Antony s’accroche au volant de son coupé sport,

L’A 1 lui sert de tremplin avant l’aéroport…

A ses côtés, la belle Eléonore décroise ses jambes

Gainées de soie et cousues d’or,

Tandis que, plus au Nord, sur une aire de parking

Couché dans la cabine de son vieux trente trois tonnes

Valentin, le routier sympa, termine sa nuit de routine

Il sommeille encore,

 

2)

Dans le bolide, à l’abri de ses lunettes noires

Eléonore ne peut s’empêcher de pleurnicher,

Elle essaie de cacher ses yeux tous délavés

Pour qu’Antony ne l’engueule pas une fois de plus.

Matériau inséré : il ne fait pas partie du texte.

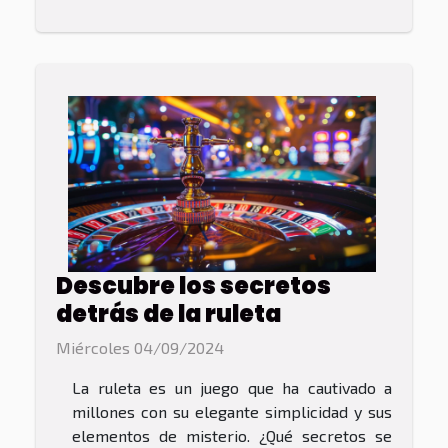
Descubre los secretos
detrás de la ruleta
Miércoles 04/09/2024
La ruleta es un juego que ha cautivado a
millones con su elegante simplicidad y sus
elementos de misterio. ¿Qué secretos se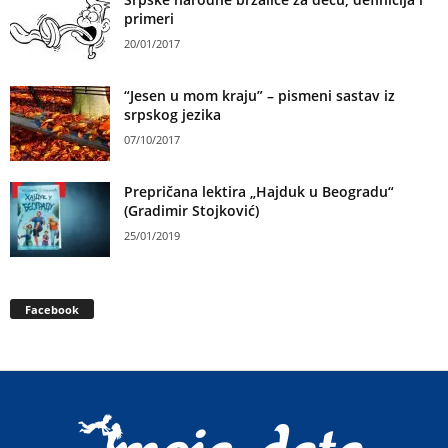
primeri
20/01/2017
“Jesen u mom kraju” – pismeni sastav iz
srpskog jezika
07/10/2017
Prepričana lektira „Hajduk u Beogradu“
(Gradimir Stojković)
25/01/2019
Facebook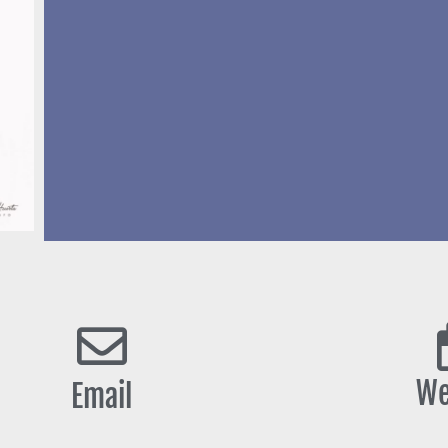
We
Email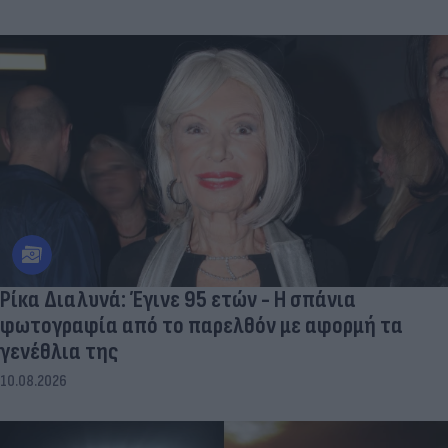
Ρίκα Διαλυνά: Έγινε 95 ετών - Η σπάνια
φωτογραφία από το παρελθόν με αφορμή τα
γενέθλια της
10.08.2026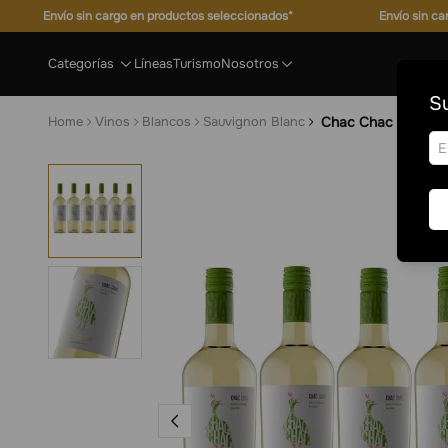
Envío sin cargo en productos seleccionados*
Envío sin c
Categorías
Líneas
Turismo
Nosotros
Su
Vinos
Blancos
Sauvignon Blanc
Chac Chac Sauvign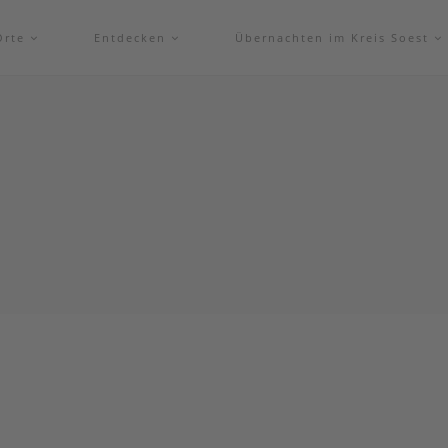
Orte
Entdecken
Übernachten im Kreis Soest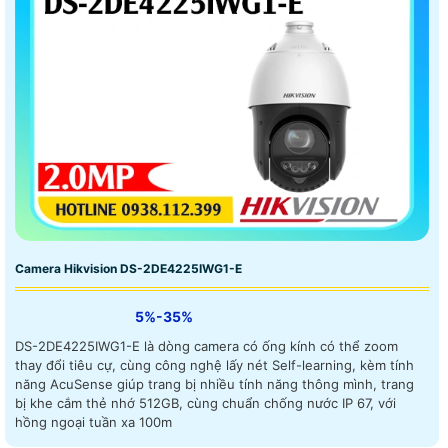
Camera Hikvision DS-2DE4225IWG1-E
5%-35%
DS-2DE4225IWG1-E là dòng camera có ống kính có thể zoom
thay đổi tiêu cự, cùng công nghệ lấy nét Self-learning, kèm tính
năng AcuSense giúp trang bị nhiều tính năng thông mình, trang
bị khe cắm thẻ nhớ 512GB, cùng chuẩn chống nước IP 67, với
hồng ngoại tuần xa 100m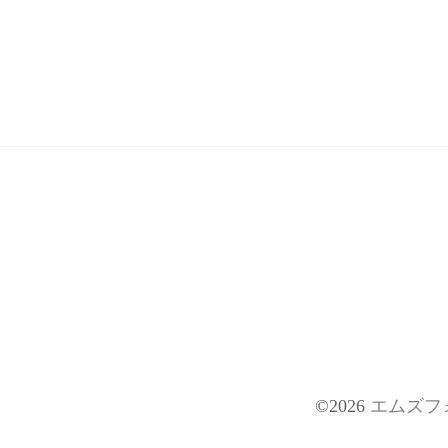
©2026
エムズフ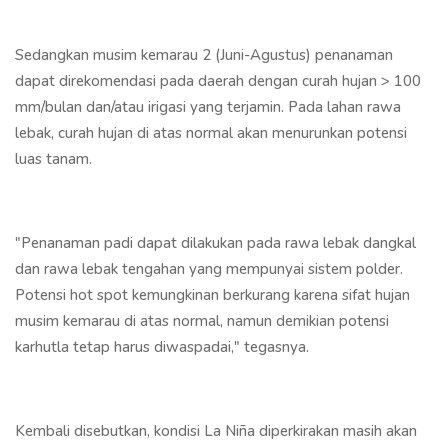
Sedangkan musim kemarau 2 (Juni-Agustus) penanaman
dapat direkomendasi pada daerah dengan curah hujan > 100
mm/bulan dan/atau irigasi yang terjamin. Pada lahan rawa
lebak, curah hujan di atas normal akan menurunkan potensi
luas tanam.
"Penanaman padi dapat dilakukan pada rawa lebak dangkal
dan rawa lebak tengahan yang mempunyai sistem polder.
Potensi hot spot kemungkinan berkurang karena sifat hujan
musim kemarau di atas normal, namun demikian potensi
karhutla tetap harus diwaspadai," tegasnya.
Kembali disebutkan, kondisi La Niña diperkirakan masih akan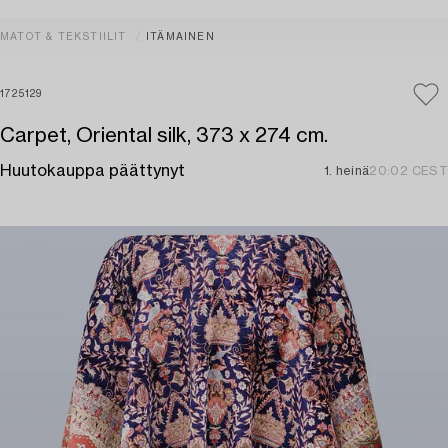
MATOT & TEKSTIILIT
ITÄMAINEN
1725129
Carpet, Oriental silk, 373 x 274 cm.
Huutokauppa päättynyt
1. heinä
20:02 CEST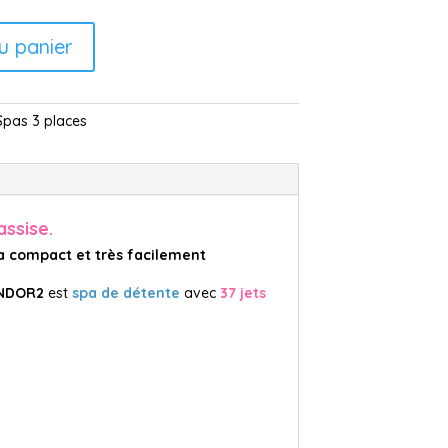
u panier
Spas 3 places
assise.
a compact et très facilement
NDOR2
est
spa de détente
avec
37 jets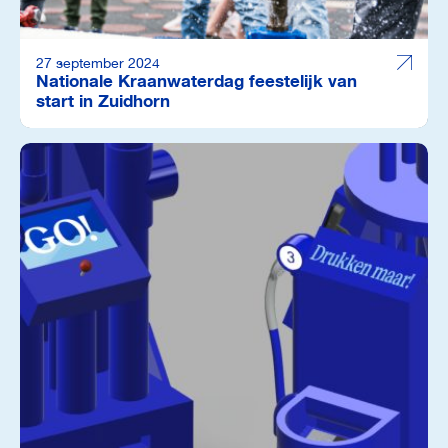
27 september 2024
Nationale Kraanwaterdag feestelijk van
start in Zuidhorn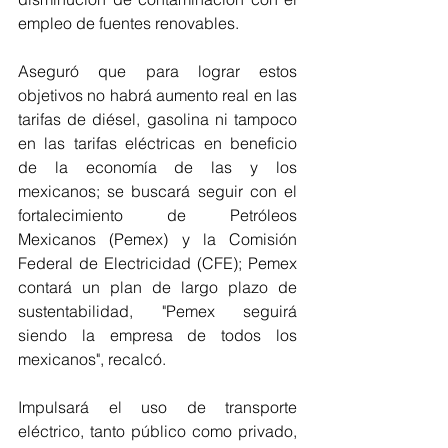
empleo de fuentes renovables. 
Aseguró que para lograr estos 
objetivos no habrá aumento real en las 
tarifas de diésel, gasolina ni tampoco 
en las tarifas eléctricas en beneficio 
de la economía de las y los 
mexicanos; se buscará seguir con el 
fortalecimiento de Petróleos 
Mexicanos (Pemex) y la Comisión 
Federal de Electricidad (CFE); Pemex 
contará un plan de largo plazo de 
sustentabilidad, "Pemex seguirá 
siendo la empresa de todos los 
mexicanos", recalcó. 
Impulsará el uso de transporte 
eléctrico, tanto público como privado,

Valentin lui s’éveille, émergeant d’un cauchemar

Il vient de voir sa femme sombrer dans un trou noir

Les toubibs lui ont dit qu’elle était condamnée

Mais, comme tout le monde ici-bas, il veut y croire encore…

 

3)

Eléonore a fini par s’arrêter de pleurer

Son réservoir de larmes s’est en fait épuisé

Elle maudit alors ce métier qui la rend esclave

Des voyages et des défilés…elle qui aimerait tant se défiler.

Mais Tony lui répond que tous les mannequins

Sont des modèles de fesses ou des modèles de seins

La rançon du succès consiste à voyager

Avant qu’existe un jour des tops-models de vie privée

 

4)

Valentin grille une clope et revoit son trajet…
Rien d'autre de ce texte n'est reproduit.